Je suis effrayée moi-même, à certaines heures, de ma facilité à me dédoubler, de ma puissance de sentir, de vibrer !... Devant certaines beautés, il me passe un frisson dans tout l’être ! … […]et je m’étonne de l’union qui existe entre la nature et moi… Quand le vent souffle dans la forêt, secouant ses feuilles mortes sur mes cheveux, il me semble parfois que, moi aussi, je suis de la forêt, ou que ces arbres ont quelque chose comme une âme qui parlerait à mon âme le langage mystérieux des choses.
L’odorat n’a trompé personne.
C’est Sa Majesté la Choucroute qui ouvre la fête. Tous les yeux la cherchent et lui sourient en amis et en connaisseurs.
Car elle est blonde, elle aussi, fine et dorée… Elle fleure le genièvre. Elle est flanquée de pommes de terre farineuses, contrefortée de nobles saucisses, couronnée glorieusement par le « schiefferlé », qui est l’omoplate de cet être étrange où tout est bon, et qu’on appelle avec ingratitude « le cochon ».
À Paris, il y a beaucoup de mal, c’est entendu. Mais il y a peut-être encore plus de bien. Nous habitons un beau quartier bien aéré… très bonne et nouvelle paroisse, qui sera précisément consacrée à sainte Odile, où vous retrouveriez l’atmosphère d’Alsace. Vous pourriez revenir ici au jour de l’An… à Pâques… aux grandes vacances. Vous auriez chez nous une belle chambre donnant sur un square. Votre rôle serait uniquement de décharger ma femme du souci matériel de la maison. Mme Duboulleau doit faire face à beaucoup de devoirs mondains… À cause de ma situation et de ma clientèle, elle est obligée de très souvent recevoir. Alors, son rêve serait de n’avoir plus à s’occuper de la cuisine et des domestiques. Je vous répète : vous auriez à faire, en petit, ce que vous faites en très grand ici. Et, avec les cadeaux certains, vous seriez payée presque trois fois plus, et toute l’année.

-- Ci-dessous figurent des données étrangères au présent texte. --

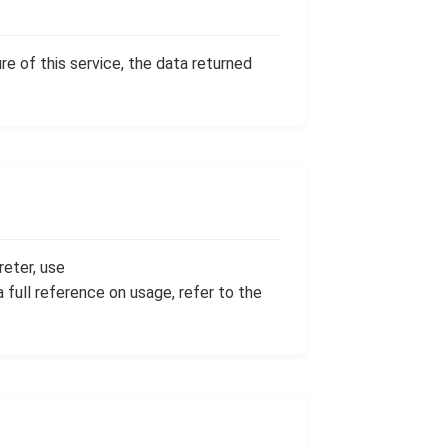
re of this service, the data returned
reter, use
 a full reference on usage, refer to the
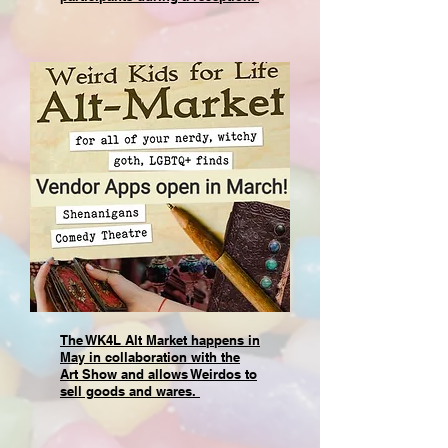
The WK4L Alt Market happens in
May in collaboration with the
Art Show and allows Weirdos to
sell goods and wares.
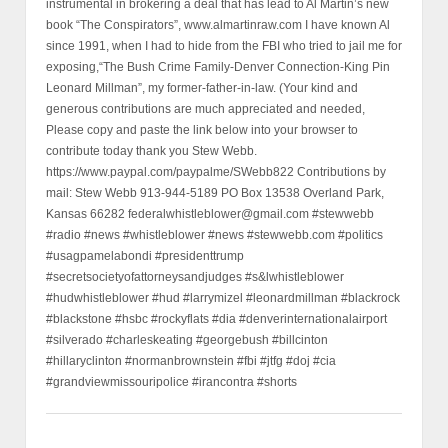
instrumental in brokering a deal that has lead to Al Martin’s new
book “The Conspirators”, www.almartinraw.com I have known Al
since 1991, when I had to hide from the FBI who tried to jail me for
exposing,“The Bush Crime Family-Denver Connection-King Pin
Leonard Millman”, my former-father-in-law. (Your kind and
generous contributions are much appreciated and needed,
Please copy and paste the link below into your browser to
contribute today thank you Stew Webb.
https://www.paypal.com/paypalme/SWebb822 Contributions by
mail: Stew Webb 913-944-5189 PO Box 13538 Overland Park,
Kansas 66282 federalwhistleblower@gmail.com #stewwebb
#radio #news #whistleblower #news #stewwebb.com #politics
#usagpamelabondi #presidenttrump
#secretsocietyofattorneysandjudges #s&lwhistleblower
#hudwhistleblower #hud #larrymizel #leonardmillman #blackrock
#blackstone #hsbc #rockyflats #dia #denverinternationalairport
#silverado #charleskeating #georgebush #billcinton
#hillaryclinton #normanbrownstein #fbi #jtfg #doj #cia
#grandviewmissouripolice #irancontra #shorts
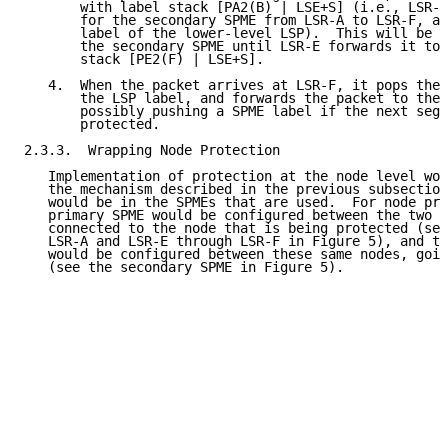
       with label stack [PA2(B) | LSE+S] (i.e., LSR-A
       for the secondary SPME from LSR-A to LSR-F, af
       label of the lower-level LSP).  This will be t
       the secondary SPME until LSR-E forwards it to 
       stack [PE2(F) | LSE+S].

   4.  When the packet arrives at LSR-F, it pops the 
       the LSP label, and forwards the packet to the 
       possibly pushing a SPME label if the next segm
       protected.

2.3.3.  Wrapping Node Protection

   Implementation of protection at the node level wou
   the mechanism described in the previous subsection
   would be in the SPMEs that are used.  For node pro
   primary SPME would be configured between the two L
   connected to the node that is being protected (see
   LSR-A and LSR-E through LSR-F in Figure 5), and th
   would be configured between these same nodes, goin
   (see the secondary SPME in Figure 5).
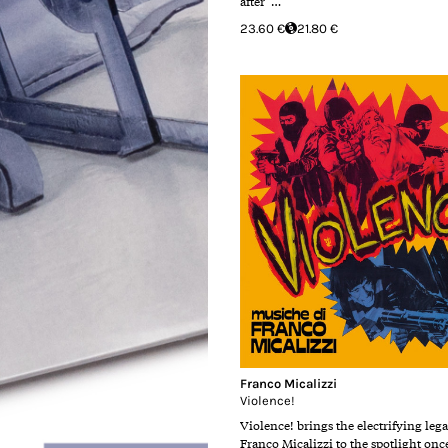
after …
23.60 €
21.80 €
Franco Micalizzi
Violence!
Violence! brings the electrifying leg
Franco Micalizzi to the spotlight onc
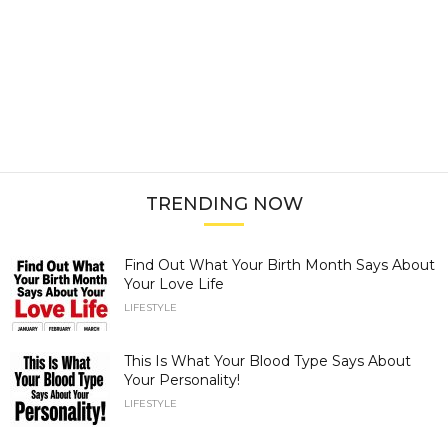
TRENDING NOW
Find Out What Your Birth Month Says About
Your Love Life
LIFESTYLE
This Is What Your Blood Type Says About
Your Personality!
LIFESTYLE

(Jacques de la Ferlandière) "Je défendrai notre terre pied à pied contre vous tous, car, après Dieu, elle est la grande amie! cette chose faite de la poussière, du souvenir et des travaux de nos ancêtres, qu'on ne peut pas arracher, emporter avec soi...
[...] C'est de ce sentiment-là que la patrie est faite ! !.."
Et pourtant, [...] le progrès est nécessaire..?
- Oui... comme la vieillesse...comme le malheur.... Ce serait trop beau de rester jeune!.
Jacques devenait le protecteur discret, respectueux et fort ; celui dont on sent la présence tutélaire partout ; qu’on est sûr de trouver à ses côtés aux heures tristes, et dès que, peut-être, on pourrait avoir besoin de lui !..
Jacques, celui qui réalise le mot le plus doux à prononcer, le plus grave, le plus grand sur la terre, Jacques, qui est « l’ami »!